Records Start Marker

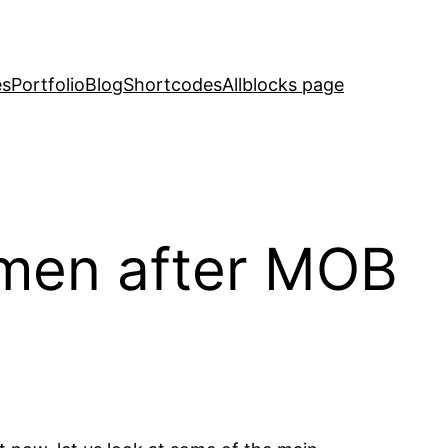
es
Portfolio
Blog
Shortcodes
Allblocks page
omen after MOB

Records End Marker

Nothing but the listing, copied exactly and stripped of its images, should appear in the response.

es
Portfolio
Blog
Shortcodes
Allblocks page
omen after MOB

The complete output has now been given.